The answer must be the full listing, retyped exactly.

Material supplied:
==========

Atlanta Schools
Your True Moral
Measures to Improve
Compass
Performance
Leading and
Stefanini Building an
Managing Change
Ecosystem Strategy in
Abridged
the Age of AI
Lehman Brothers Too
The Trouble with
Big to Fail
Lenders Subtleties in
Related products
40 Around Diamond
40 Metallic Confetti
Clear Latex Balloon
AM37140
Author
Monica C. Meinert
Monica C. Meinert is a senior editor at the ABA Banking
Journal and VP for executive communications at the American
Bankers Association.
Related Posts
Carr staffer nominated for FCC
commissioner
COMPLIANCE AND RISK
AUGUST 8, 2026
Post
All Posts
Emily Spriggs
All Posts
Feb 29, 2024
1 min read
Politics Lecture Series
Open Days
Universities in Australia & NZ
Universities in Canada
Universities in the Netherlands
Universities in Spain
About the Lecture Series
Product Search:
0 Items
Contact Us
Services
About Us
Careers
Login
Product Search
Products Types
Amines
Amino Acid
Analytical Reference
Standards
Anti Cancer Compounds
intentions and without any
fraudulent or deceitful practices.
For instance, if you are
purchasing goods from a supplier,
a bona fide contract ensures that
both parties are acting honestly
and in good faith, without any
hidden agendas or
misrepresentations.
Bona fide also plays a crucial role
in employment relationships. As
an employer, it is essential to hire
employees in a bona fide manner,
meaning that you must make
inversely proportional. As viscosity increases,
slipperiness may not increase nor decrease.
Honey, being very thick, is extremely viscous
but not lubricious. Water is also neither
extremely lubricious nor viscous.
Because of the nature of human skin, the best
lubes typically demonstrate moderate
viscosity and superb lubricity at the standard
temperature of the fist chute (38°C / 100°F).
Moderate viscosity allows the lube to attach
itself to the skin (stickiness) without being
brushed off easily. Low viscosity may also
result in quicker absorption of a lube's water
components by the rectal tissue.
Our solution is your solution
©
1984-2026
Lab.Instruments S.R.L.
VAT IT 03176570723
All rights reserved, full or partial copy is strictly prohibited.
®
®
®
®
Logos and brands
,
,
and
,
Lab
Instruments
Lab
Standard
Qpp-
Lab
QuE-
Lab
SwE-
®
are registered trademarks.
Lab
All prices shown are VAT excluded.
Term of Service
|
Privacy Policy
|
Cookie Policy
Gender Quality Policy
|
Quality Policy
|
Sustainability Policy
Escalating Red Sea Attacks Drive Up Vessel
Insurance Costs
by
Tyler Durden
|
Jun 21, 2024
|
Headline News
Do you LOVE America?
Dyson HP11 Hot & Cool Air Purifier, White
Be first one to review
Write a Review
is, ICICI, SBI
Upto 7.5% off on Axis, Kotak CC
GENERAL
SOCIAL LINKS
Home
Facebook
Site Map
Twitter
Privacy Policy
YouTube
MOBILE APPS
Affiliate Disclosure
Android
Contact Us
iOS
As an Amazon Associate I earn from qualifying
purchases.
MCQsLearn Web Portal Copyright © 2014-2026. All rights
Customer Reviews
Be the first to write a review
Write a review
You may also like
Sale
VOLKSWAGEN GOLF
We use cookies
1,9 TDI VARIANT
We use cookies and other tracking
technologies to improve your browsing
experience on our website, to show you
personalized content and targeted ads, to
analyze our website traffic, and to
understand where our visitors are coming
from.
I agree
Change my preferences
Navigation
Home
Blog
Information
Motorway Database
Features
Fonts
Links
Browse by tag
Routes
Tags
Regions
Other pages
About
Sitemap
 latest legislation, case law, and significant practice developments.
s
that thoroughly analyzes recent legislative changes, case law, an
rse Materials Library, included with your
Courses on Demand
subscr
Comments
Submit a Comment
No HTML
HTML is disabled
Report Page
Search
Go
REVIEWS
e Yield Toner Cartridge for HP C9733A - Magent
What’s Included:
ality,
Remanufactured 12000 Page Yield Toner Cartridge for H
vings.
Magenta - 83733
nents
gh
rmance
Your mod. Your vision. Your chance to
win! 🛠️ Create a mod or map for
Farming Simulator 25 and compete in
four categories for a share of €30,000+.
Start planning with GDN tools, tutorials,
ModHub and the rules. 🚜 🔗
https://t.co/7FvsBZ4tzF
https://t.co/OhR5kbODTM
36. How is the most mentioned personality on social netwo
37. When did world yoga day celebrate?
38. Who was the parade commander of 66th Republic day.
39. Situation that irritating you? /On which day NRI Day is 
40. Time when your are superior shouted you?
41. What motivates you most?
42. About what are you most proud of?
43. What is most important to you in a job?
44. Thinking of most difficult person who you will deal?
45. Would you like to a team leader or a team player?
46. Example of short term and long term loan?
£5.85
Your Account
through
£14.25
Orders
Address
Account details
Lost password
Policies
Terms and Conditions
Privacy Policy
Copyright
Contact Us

==========

Exercise solution:
Atlanta Schools
Your True Moral
Measures to Improve
Compass
Performance
Leading and
Stefanini Building an
Managing Change
Ecosystem Strategy in
Abridged
the Age of AI
Lehman Brothers Too
The Trouble with
Big to Fail
Lenders Subtleties in
Related products
40 Around Diamond
40 Metallic Confetti
Clear Latex Balloon
AM37140
Author
Monica C. Meinert
Monica C. Meinert is a senior editor at the ABA Banking
Journal and VP for executive communications at the American
Bankers Association.
Related Posts
Carr staffer nominated for FCC
commissioner
COMPLIANCE AND RISK
AUGUST 8, 2026
Post
All Posts
Emily Spriggs
All Posts
Feb 29, 2024
1 min read
Politics Lecture Series
Open Days
Universities in Australia & NZ
Universities in Canada
Universities in the Netherlands
Universities in Spain
About the Lecture Series
Product Search:
0 Items
Contact Us
Services
About Us
Careers
Login
Product Search
Products Types
Amines
Amino Acid
Analytical Reference
Standards
Anti Cancer Compounds
intentions and without any
fraudulent or deceitful practices.
For instance, if you are
purchasing goods from a supplier,
a bona fide contract ensures that
both parties are acting honestly
and in good faith, without any
hidden agendas or
misrepresentations.
Bona fide also plays a crucial role
in employment relationships. As
an employer, it is essential to hire
employees in a bona fide manner,
meaning that you must make
inversely proportional. As viscosity increases,
slipperiness may not increase nor decrease.
Honey, being very thick, is extremely viscous
but not lubricious. Water is also neither
extremely lubricious nor viscous.
Because of the nature of human skin, the best
lubes typically demonstrate moderate
viscosity and superb lubricity at the standard
temperature of the fist chute (38°C / 100°F).
Moderate viscosity allows the lube to attach
itself to the skin (stickiness) without being
brushed off easily. Low viscosity may also
result in quicker absorption of a lube's water
components by the rectal tissue.
Our solution is your solution
©
1984-2026
Lab.Instruments S.R.L.
VAT IT 03176570723
All rights reserved, full or partial copy is strictly prohibited.
®
®
®
®
Logos and brands
,
,
and
,
Lab
Instruments
Lab
Standard
Qpp-
Lab
QuE-
Lab
SwE-
®
are registered trademarks.
Lab
All prices shown are VAT excluded.
Term of Service
|
Privacy Policy
|
Cookie Policy
Gender Quality Policy
|
Quality Policy
|
Sustainability Policy
Escalating Red Sea Attacks Drive Up Vessel
Insurance Costs
by
Tyler Durden
|
Jun 21, 2024
|
Headline News
Do you LOVE America?
Dyson HP11 Hot & Cool Air Purifier, White
Be first one to review
Write a Review
is, ICICI, SBI
Upto 7.5% off on Axis, Kotak CC
GENERAL
SOCIAL LINKS
Home
Facebook
Site Map
Twitter
Privacy Policy
YouTube
MOBILE APPS
Affiliate Disclosure
Android
Contact Us
iOS
As an Amazon Associate I earn from qualifying
purchases.
MCQsLearn Web Portal Copyright © 2014-2026. All rights
Customer Reviews
Be the first to write a review
Write a review
You may also like
Sale
VOLKSWAGEN GOLF
We use cookies
1,9 TDI VARIANT
We use cookies and other tracking
technologies to improve your browsing
experience on our website, to show you
personalized content and targeted ads, to
analyze our website traffic, and to
understand where our visitors are coming
from.
I agree
Change my preferences
Navigation
Home
Blog
Information
Motorway Database
Features
Fonts
Links
Browse by tag
Routes
Tags
Regions
Other pages
About
Sitemap
 latest legislation, case law, and significant practice developments.
s
that thoroughly analyzes recent legislative changes, case law, an
rse Materials Library, included with your
Courses on Demand
subscr
Comments
Submit a Comment
No HTML
HTML is disabled
Report Page
Search
Go
REVIEWS
e Yield Toner Cartridge for HP C9733A - Magent
What’s Included:
ality,
Remanufactured 12000 Page Yield Toner Cartridge for H
vings.
Magenta - 83733
nents
gh
rmance
Your mod. Your vision. Your chance to
win! 🛠️ Create a mod or map for
Farming Simulator 25 and compete in
four categories for a share of €30,000+.
Start planning with GDN tools, tutorials,
ModHub and the rules. 🚜 🔗
https://t.co/7FvsBZ4tzF
https://t.co/OhR5kbODTM
36. How is the most mentioned personality on social netwo
37. When did world yoga day celebrate?
38. Who was the parade commander of 66th Republic day.
39. Situation that irritating you? /On which day NRI Day is 
40. Time when your are superior shouted you?
41. What motivates you most?
42. About what are you most proud of?
43. What is most important to you in a job?
44. Thinking of most difficult person who you will deal?
45. Would you like to a team leader or a team player?
46. Example of short term and long term loan?
£5.85
Your Account
through
£14.25
Orders
Address
Account details
Lost password
Policies
Terms and Conditions
Privacy Policy
Copyright
Contact Us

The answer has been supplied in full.